Yesterday I was surprised by a failing Scalding task. Everything worked fine locally and all I git was like “job failed, see cluster log”. In the cluster log I saw the following:
2014-10-24 14:38:41,222 INFO org.apache.hadoop.mapred.TaskInProgress: Error from attempt_201410101555_2230_m_000005_3: cascading.pipe.OperatorException: [com.twitter.scalding.T…][com.twitter.scalding.RichPipe.each(RichPipe.scala:471)] operator Each failed executing operation
at cascading.flow.stream.FunctionEachStage.receive(FunctionEachStage.java:107)
at cascading.flow.stream.FunctionEachStage.receive(FunctionEachStage.java:39)
at cascading.flow.stream.FunctionEachStage$1.collect(FunctionEachStage.java:80)
at cascading.tuple.TupleEntryCollector.safeCollect(TupleEntryCollector.java:145)
at cascading.tuple.TupleEntryCollector.add(TupleEntryCollector.java:133)
at cascading.operation.Identity$2.operate(Identity.java:137)
at cascading.operation.Identity.operate(Identity.java:150)
at cascading.flow.stream.FunctionEachStage.receive(FunctionEachStage.java:99)
at cascading.flow.stream.FunctionEachStage.receive(FunctionEachStage.java:39)
at cascading.flow.stream.SourceStage.map(SourceStage.java:102)
at cascading.flow.stream.SourceStage.run(SourceStage.java:58)
at cascading.flow.hadoop.FlowMapper.run(FlowMapper.java:130)
Eh – what?
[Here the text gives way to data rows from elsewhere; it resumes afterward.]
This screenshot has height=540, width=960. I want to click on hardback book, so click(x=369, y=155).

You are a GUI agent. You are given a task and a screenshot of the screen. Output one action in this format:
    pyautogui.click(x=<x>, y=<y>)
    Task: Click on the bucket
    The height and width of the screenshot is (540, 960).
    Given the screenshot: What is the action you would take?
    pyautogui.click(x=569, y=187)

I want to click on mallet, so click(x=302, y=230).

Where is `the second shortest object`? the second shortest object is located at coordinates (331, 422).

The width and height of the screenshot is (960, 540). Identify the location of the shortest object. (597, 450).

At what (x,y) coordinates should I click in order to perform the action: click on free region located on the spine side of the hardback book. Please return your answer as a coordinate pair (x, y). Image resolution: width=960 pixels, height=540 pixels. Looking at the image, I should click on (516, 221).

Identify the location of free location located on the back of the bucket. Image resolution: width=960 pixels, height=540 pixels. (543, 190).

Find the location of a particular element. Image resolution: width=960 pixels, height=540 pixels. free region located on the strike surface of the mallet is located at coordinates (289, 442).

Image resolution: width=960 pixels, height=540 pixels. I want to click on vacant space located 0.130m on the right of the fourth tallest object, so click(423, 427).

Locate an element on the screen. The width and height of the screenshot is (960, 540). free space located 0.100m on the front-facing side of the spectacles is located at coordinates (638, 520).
Pretty stupid because the message doesn’t even tell where to look for the error in my own code!
Lucky me, it was just a very very simple job, so I could easily run it with fake data in local mode, too.
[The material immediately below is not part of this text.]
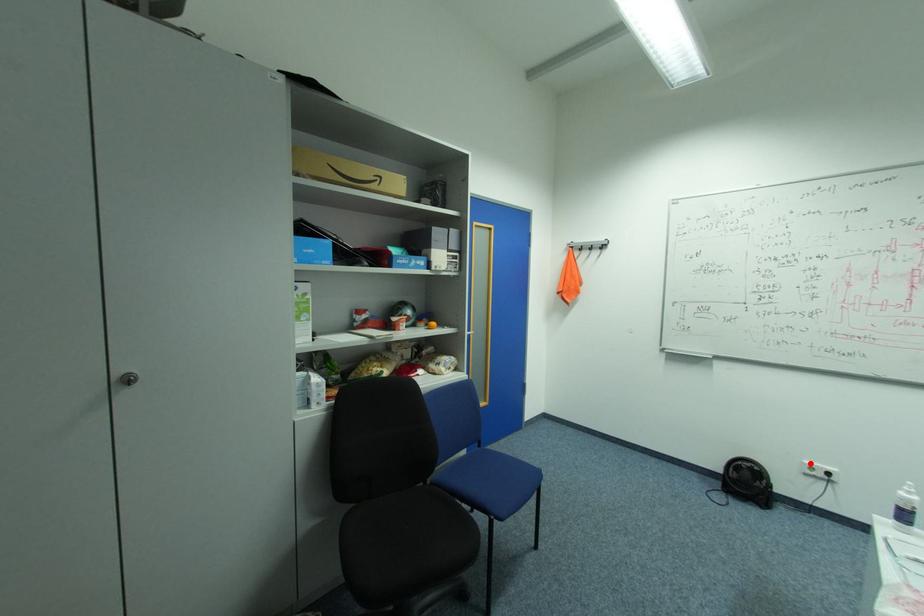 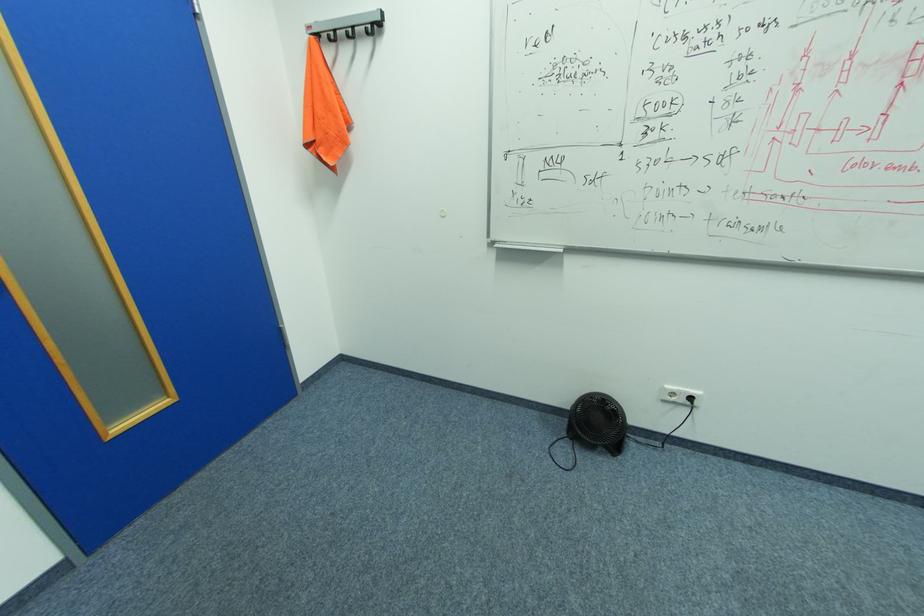 Question: A red point is marked in image1. In image2, is the corresponding 3D point closer to the camera or farther? Reply with the corresponding letter.

Choices:
 (A) The corresponding 3D point is closer.
 (B) The corresponding 3D point is farther.

Answer: (A)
Not so lucky me: it worked locally. So I reduced the code down to the critical code block, so the test looked like the following:
class example2(args: Args) extends Job(args) { val a = new IterableSource(List[(String, Int)]( ("a,b", 0), ), ('a, 'b)) a.flatMap('a -> 'c) { tags:String => tags.split(",") } .debug .write(NullSource) }
So the error has something to do with the .flatMap(...)
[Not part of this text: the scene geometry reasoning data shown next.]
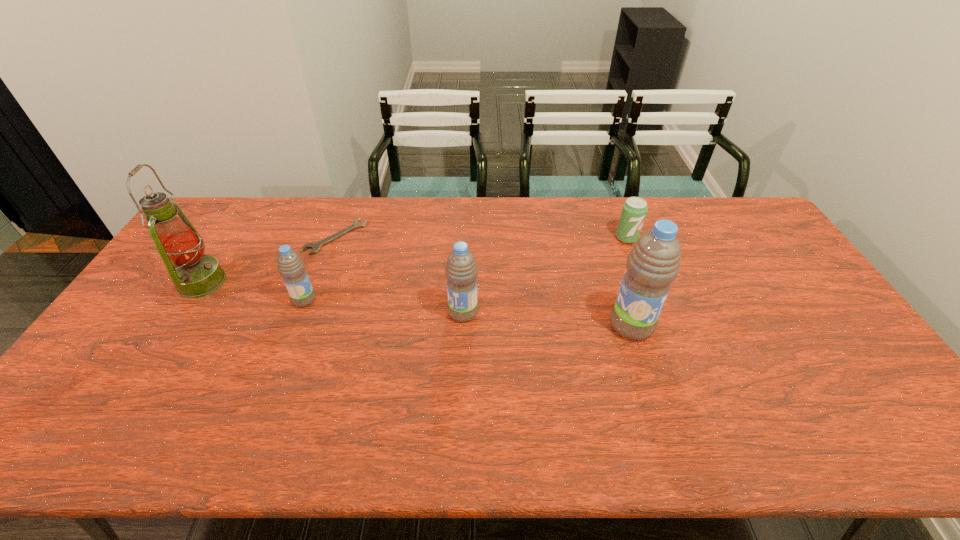 In the image, there is a desktop. Identify the location of free region at the near right corner. (878, 397).

In order to click on free spot between the leftmost object and the shortest object in this screenshot , I will do `click(269, 260)`.

You are a GUI agent. You are given a task and a screenshot of the screen. Output one action in this format:
    pyautogui.click(x=<x>, y=<y>)
    Task: Click on the unoccupied area between the shortest object and the leftmost object
    
    Given the screenshot: What is the action you would take?
    pyautogui.click(x=269, y=260)

The width and height of the screenshot is (960, 540). What are the coordinates of `vacant space that is in between the oil lamp and the soda` in the screenshot? It's located at (415, 260).

The image size is (960, 540). What are the coordinates of `free spot between the rightmost water bottle and the shortest object` in the screenshot? It's located at (484, 281).

At what (x,y) coordinates should I click in order to perform the action: click on unoccupied position between the fourth tallest object and the wrench. Please return your answer as a coordinate pair (x, y). Image resolution: width=960 pixels, height=540 pixels. Looking at the image, I should click on (320, 268).

Locate an element on the screen. The image size is (960, 540). unoccupied area between the second shortest water bottle and the wrench is located at coordinates (399, 275).

You are a GUI agent. You are given a task and a screenshot of the screen. Output one action in this format:
    pyautogui.click(x=<x>, y=<y>)
    Task: Click on the free space between the third object from right to left and the shortest object
    
    Given the screenshot: What is the action you would take?
    [399, 275]

Locate which object is the fifth closest to the soda. Please provide its 2D coordinates. Your answer should be formatted as a tuple, i.e. [(x, y)], where the tuple contains the x and y coordinates of a point satisfying the conditions above.

[(195, 275)]

This screenshot has height=540, width=960. I want to click on the closest object to the fourth tallest object, so click(x=315, y=246). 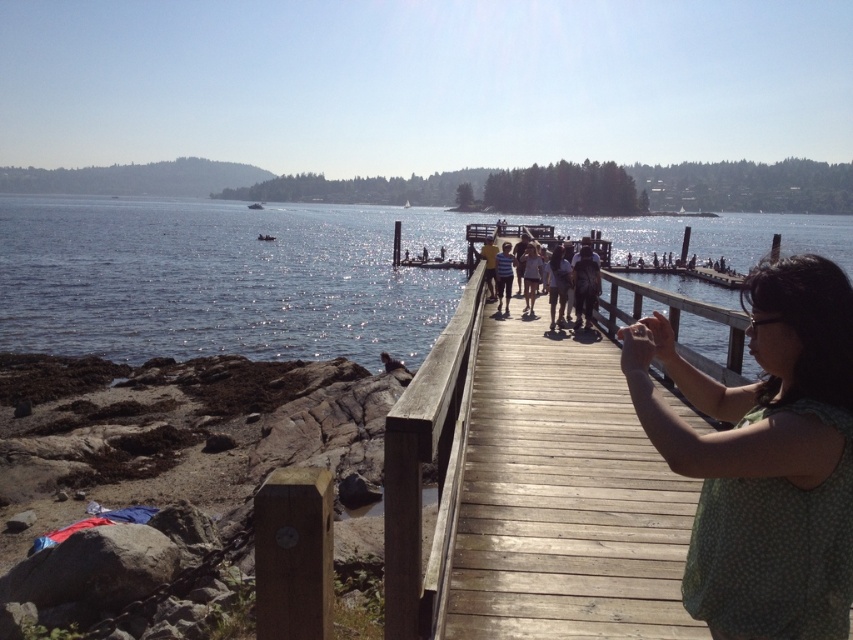 Question: Among these points, which one is farthest from the camera?

Choices:
 (A) (33, 308)
 (B) (506, 308)

Answer: (A)

Question: Which point appears closest to the camera in this image?

Choices:
 (A) (793, 579)
 (B) (508, 300)
 (C) (444, 483)
 (D) (202, 332)

Answer: (A)

Question: Which point is farther from the camera taking this photo?

Choices:
 (A) (49, 304)
 (B) (497, 289)

Answer: (A)

Question: Can you confirm if wooden dock at center is wider than matte yellow shirt at center?

Choices:
 (A) yes
 (B) no

Answer: (A)

Question: Can you confirm if glistening water at center is smaller than matte yellow shirt at center?

Choices:
 (A) no
 (B) yes

Answer: (A)

Question: Does wooden dock at center lie behind striped shirt at center?

Choices:
 (A) no
 (B) yes

Answer: (A) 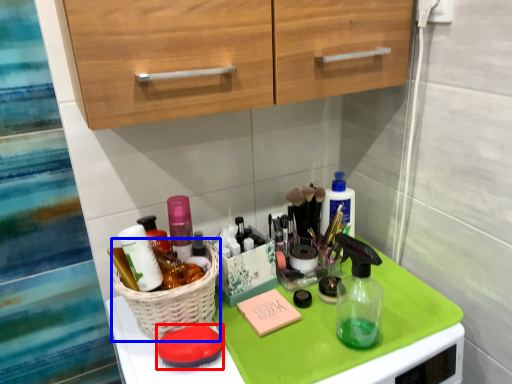 Question: Which of the following is the farthest to the observer, soap (highlighted by a red box) or basket (highlighted by a blue box)?

Choices:
 (A) soap
 (B) basket

Answer: (A)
Operation. And suddenly the scales fell from my eyes …
val a = new IterableSource(List[(String, Int)]( ("a,b", 0), (null, 1) // <--- causes the NPE in .flatMap ), ('a, 'b))
And suddenly I got the same error message in local mode – plus an additional stack trace showing the cause in my code (which I couldn’t find in the cluster log).
I’m just happy that this hit me in such an easy job and not in a more complex one …
Keep up coding!